What is needed
Your answer should consist of each line below that contains the string "will".

Page-level text extractions:

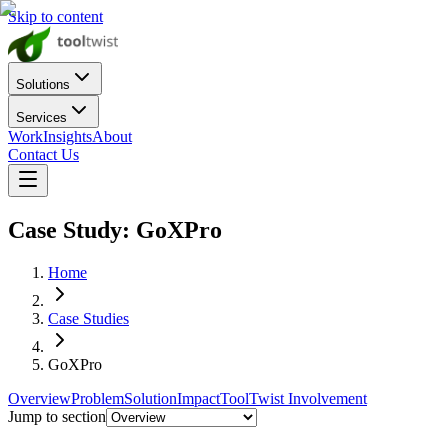
Skip to content
Solutions
Services
Work
Insights
About
Contact Us
Case Study:
GoXPro
Home
Case Studies
GoXPro
Overview
Problem
Solution
Impact
ToolTwist Involvement
Jump to section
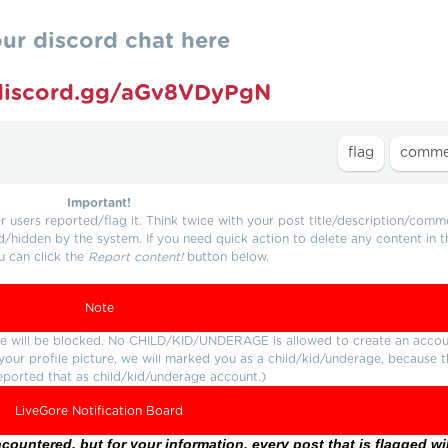
our discord chat here
/discord.gg/aGv8VDyPgN
Important!
users reported/flag it. Think twice with your post title/description/comm
d/hidden by the system. If you need quick action to delete any content in t
u can click the
Report content!
button below.
Note
ture will be blocked. No CHILD/KID/UNDERAGE is allowed to create an accou
r your profile picture, we will marked you as a child/kid/underage, because 
eported that as child/kid/underage account.)
LiveGore Notification Board
ountered, but for your information, every post that is flagged wil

Answer to the exercise
ture will be blocked. No CHILD/KID/UNDERAGE is allowed to create an accou
r your profile picture, we will marked you as a child/kid/underage, because 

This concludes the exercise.